五人のグループに、七人のグループ、別のところにいた子供らも集まってきた。

 「これから、このボールを使って、誰も見たことがないような芸を見せるぞ」 

 このとき、N氏の顔には、異様な笑みが浮かんでいた。その表情の裏側には鬼神 不動明王がかくれていたかもしれない。

 N氏は、道場でするときのように、背筋を伸ばして枕木の上に座りなおした。そしてボールを地面に置いて両足でしっかりと挟んでおいて、こう言った。

 「C君というのはどの人だったかね」

 Cは、他を押し分けて前に出て、鼻先でオレだと言った。

 「そうか、間違いないね。じゃぁ、このボールを、地面に両手で押さえつけていてくれないか。今からわたしが、手も足もボールに触らずに動かして見せるから。C君、いいかい、君がしっかり押さえていないと、ボールが勝手に動いてしまうよ」

 Cは、例の上目遣いで、小ばかにしたようにN氏を見た。N氏の手が、静かに頭陀袋の方に動いていた。Cの頭が、N氏の目の前で静止した。

 その瞬間である。鉈であるオレは、高齢で病気を抱えた人とは思われない、神速ともいうべき素早さで、Cの頭頂に振り下ろされていた。オレは、Cの頭の中央を割って、深々と内部に食い込んでいた。オレが凶器となった瞬間である。


 子供らは一斉に奇声を発し、転びそうになりながら散らばっていった。この成り行きが、N氏の筋書きどおりであったかどうかは分からないが、おそろしいほどに鮮やかな手さばきであったことは確かである。

 鉈であるオレに頭を割られた少年は、声というものを発せず、音もなくボールの横の地面に横たわった。その後、老人はオレに触ろうともせず、ただ細めた目で、遠くを見ていた。

 オレは、人間の身体のヤワなことはよく知っていたが、頭蓋まで、これほど軟弱だとは思わなかった。少年が未成熟で、かつ短髪であったことが影響したかもしれないが、オレの刃先の切れ味がこれほどだったとは、オレ自身にとっても思いのほかだった。剣道六段の腕前が、一生一度の冴えを見せたのだろうか。頭蓋の内側、脳髄と呼ばれる部分は、オレにとってほとんど感触がなく、人間の頭など、本当は空洞と言ってよいのではないかという気さえしたほどだ。


 さて、その後のことは語りたくない。知りたければ、警察にでも報道機関にでも行って聞いてもらいたい。  

 人々は、N氏や事件について、いろいろなことを言い、さまざまに論じるかもしれないが、それは、オレにとってはどうでもいいことだ。

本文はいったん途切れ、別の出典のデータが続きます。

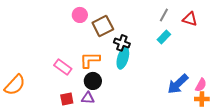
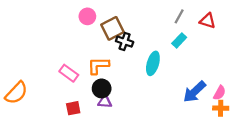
black cross: (122, 43) -> (125, 42), moved
cyan ellipse: (123, 58) -> (153, 63), moved
purple triangle: (88, 98) -> (105, 102), moved

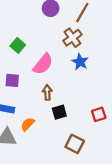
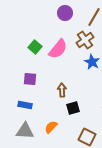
pink semicircle: (43, 64) -> (58, 49), moved
orange semicircle: (28, 124) -> (51, 127), moved

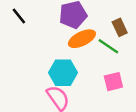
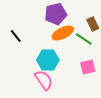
black line: (19, 16) -> (16, 36), moved

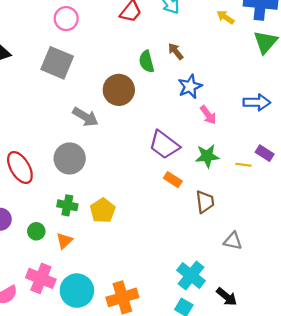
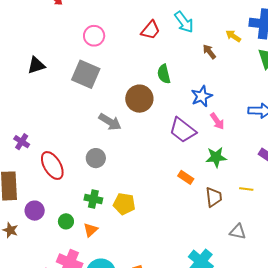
brown arrow: (176, 51) -> (209, 52), moved
purple trapezoid: (164, 145) -> (183, 130), moved
gray circle: (70, 158) -> (96, 158), size x0.7
yellow line: (243, 165) -> (246, 189), moved
yellow pentagon: (103, 210) -> (124, 204), turned -30

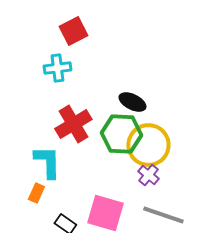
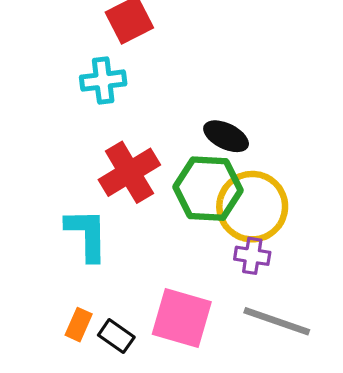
purple cross: (148, 175) -> (252, 256), turned -30
orange rectangle: (36, 193) -> (79, 325), moved

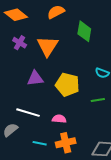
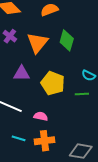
green diamond: (84, 31) -> (67, 40), moved
green line: (98, 100) -> (82, 94), moved

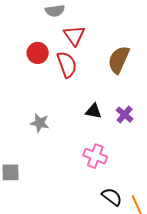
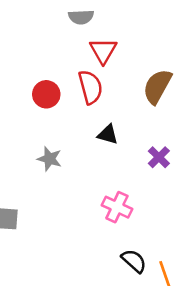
red circle: (38, 53) -> (46, 94), moved
black triangle: (94, 111) -> (108, 134), moved

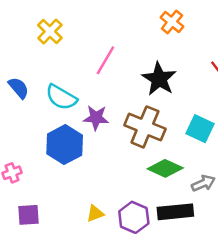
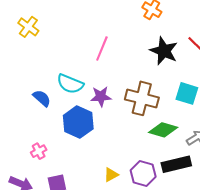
yellow cross: (50, 31) -> (28, 27), moved
black star: (159, 79) -> (164, 51), moved
blue semicircle: (19, 88) -> (42, 98), moved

 オレは凶器となった、それだけのことだ。はじめに述べたように、いまオレは、警察の証拠品保管庫の中で、静かで安らかな日々を送っている。                         (完)


お読みくださって、ありがとうございます。当作者が、どの作品においても苦労いたしますのは、事柄の前後関係です。発想の段階から、その点を明確にしたうえで書き進める方法を、工夫しようと考えています。作品または作者をご記憶いただければ、幸いこれに過ぐるものはございません。